Location is the new content.

Or, so would nearly every viral iPhone and web app I have seen recently have you believe. From becoming mayor of Café Macchiato, to allowing everyone to know where you are in Google Latitude, or even just checking in at any of the different locations found on Gowalla; Location has become so important to the fabric of the mobile web that it has found a way to become content. It has started showing up in status messages and blog posts. It has created its own platforms for sharing. Location has become so content heavy that pictures and live streaming of your location is easy for anyone who cares to share the information.
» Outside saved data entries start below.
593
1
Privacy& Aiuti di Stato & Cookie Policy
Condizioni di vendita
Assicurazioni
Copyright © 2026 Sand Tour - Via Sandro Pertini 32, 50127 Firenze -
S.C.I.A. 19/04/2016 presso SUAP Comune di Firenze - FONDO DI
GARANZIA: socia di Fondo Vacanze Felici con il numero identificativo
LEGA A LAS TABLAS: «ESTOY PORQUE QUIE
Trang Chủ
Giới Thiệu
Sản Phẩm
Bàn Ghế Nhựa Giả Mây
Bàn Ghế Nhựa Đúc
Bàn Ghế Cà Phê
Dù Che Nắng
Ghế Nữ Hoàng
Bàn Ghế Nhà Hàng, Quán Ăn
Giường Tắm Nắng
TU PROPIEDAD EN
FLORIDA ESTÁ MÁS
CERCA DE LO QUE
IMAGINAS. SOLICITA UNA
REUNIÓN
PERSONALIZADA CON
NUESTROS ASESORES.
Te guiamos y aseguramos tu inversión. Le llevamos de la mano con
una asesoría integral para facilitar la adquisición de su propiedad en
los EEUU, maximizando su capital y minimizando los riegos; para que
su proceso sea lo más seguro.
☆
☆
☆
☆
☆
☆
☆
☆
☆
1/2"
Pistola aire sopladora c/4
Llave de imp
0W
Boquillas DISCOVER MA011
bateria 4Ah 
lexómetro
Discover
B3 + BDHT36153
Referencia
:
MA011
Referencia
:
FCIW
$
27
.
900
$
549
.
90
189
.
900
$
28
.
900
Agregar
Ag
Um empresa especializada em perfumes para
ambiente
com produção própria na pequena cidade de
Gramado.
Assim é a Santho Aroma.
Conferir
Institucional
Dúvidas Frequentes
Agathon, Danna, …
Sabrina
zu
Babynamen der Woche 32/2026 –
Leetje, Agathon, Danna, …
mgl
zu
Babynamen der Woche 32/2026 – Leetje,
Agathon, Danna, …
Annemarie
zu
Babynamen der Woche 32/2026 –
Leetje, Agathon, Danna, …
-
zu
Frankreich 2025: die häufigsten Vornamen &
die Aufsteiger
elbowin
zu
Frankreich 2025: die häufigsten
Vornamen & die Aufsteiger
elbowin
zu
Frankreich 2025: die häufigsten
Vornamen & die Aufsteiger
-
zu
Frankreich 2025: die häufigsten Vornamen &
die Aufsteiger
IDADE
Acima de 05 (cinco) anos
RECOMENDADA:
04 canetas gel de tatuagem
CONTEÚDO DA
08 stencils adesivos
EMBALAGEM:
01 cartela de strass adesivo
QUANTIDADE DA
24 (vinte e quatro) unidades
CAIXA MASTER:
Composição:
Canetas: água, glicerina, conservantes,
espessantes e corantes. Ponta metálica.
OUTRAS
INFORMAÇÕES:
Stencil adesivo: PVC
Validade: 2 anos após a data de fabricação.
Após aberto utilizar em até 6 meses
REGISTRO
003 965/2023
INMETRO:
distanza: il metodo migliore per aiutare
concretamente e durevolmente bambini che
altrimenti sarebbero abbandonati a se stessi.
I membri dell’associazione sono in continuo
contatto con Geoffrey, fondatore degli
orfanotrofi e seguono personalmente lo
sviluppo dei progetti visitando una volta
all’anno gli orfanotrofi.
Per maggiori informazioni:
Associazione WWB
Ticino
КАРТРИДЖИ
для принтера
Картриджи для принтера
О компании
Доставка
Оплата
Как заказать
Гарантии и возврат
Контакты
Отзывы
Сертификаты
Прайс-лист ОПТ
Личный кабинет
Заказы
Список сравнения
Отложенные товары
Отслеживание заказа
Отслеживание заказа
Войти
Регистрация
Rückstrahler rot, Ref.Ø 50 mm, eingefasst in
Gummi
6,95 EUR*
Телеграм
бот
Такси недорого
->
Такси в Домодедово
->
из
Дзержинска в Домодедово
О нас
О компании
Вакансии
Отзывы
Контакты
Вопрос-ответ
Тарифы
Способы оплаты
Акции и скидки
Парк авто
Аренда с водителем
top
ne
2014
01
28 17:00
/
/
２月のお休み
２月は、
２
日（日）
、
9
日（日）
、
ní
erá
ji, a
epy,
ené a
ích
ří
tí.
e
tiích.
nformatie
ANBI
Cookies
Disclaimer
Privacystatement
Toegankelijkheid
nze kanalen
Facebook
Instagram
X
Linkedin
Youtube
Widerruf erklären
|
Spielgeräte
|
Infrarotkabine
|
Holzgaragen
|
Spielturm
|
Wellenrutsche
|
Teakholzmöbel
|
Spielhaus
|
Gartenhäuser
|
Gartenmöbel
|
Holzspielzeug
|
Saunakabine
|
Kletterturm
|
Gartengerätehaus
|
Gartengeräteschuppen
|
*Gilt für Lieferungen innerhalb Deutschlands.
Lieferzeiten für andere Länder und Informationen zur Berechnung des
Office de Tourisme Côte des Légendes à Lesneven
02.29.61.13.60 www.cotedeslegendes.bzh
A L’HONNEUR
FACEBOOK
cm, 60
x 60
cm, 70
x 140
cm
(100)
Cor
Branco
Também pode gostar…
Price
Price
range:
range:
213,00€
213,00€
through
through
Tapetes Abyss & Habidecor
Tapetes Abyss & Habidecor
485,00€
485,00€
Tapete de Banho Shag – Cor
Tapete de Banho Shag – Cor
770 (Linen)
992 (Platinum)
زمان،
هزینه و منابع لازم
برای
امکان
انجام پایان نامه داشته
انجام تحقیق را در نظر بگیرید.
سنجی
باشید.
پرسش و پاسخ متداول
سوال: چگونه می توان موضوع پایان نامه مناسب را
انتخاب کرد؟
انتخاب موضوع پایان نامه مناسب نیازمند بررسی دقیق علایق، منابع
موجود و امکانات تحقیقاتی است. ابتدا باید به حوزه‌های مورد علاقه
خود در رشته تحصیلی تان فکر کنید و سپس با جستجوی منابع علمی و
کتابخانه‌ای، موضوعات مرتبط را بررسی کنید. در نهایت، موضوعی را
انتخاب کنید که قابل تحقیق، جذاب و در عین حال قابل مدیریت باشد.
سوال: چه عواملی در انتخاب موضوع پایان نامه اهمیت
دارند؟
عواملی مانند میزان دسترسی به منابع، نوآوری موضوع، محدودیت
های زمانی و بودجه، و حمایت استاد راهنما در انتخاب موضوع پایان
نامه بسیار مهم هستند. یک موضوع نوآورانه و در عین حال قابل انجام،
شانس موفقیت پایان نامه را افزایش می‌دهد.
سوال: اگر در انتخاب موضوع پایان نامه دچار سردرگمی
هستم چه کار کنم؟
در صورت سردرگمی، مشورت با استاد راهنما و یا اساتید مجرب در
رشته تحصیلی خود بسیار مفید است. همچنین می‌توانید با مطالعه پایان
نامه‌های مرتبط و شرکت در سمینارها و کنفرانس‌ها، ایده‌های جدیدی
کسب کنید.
It has become an automatic part of every day life for thousands if not hundreds of thousands of users.

So, why do I say “pretending” if so many people find this information engaging enough to want to “check in” multiple times an hour as they bar hop? I believe that location in and of itself is useful, even playful, but it is not a substitute for discussion, creation or collaboration. Location is now being used as a means to simultaneously advertise to you and through your own posts about places you go, advertise through you. Every time you check in at a Starbucks, you are advertising that you are there, and every time that you are near a Starbucks, you can become a target for an online coupon. This cycle doesn’t exactly sound like you are able to ask the right questions.

On Twitter, you are able to ping specific people about what is going on and where they are, but more importantly, you are able to contextualize the content in any way at all. You can be devoid of location and still have something to say. While your location matters, it isn’t who you are or what value you have. In a blog post, you can make sweeping accusations or link to an enormous amount of information and do high-minded research (or, low-brow comedy). The ability to create your own set of rules for your own content is stunted when everything becomes about where you happen to be standing when you check in.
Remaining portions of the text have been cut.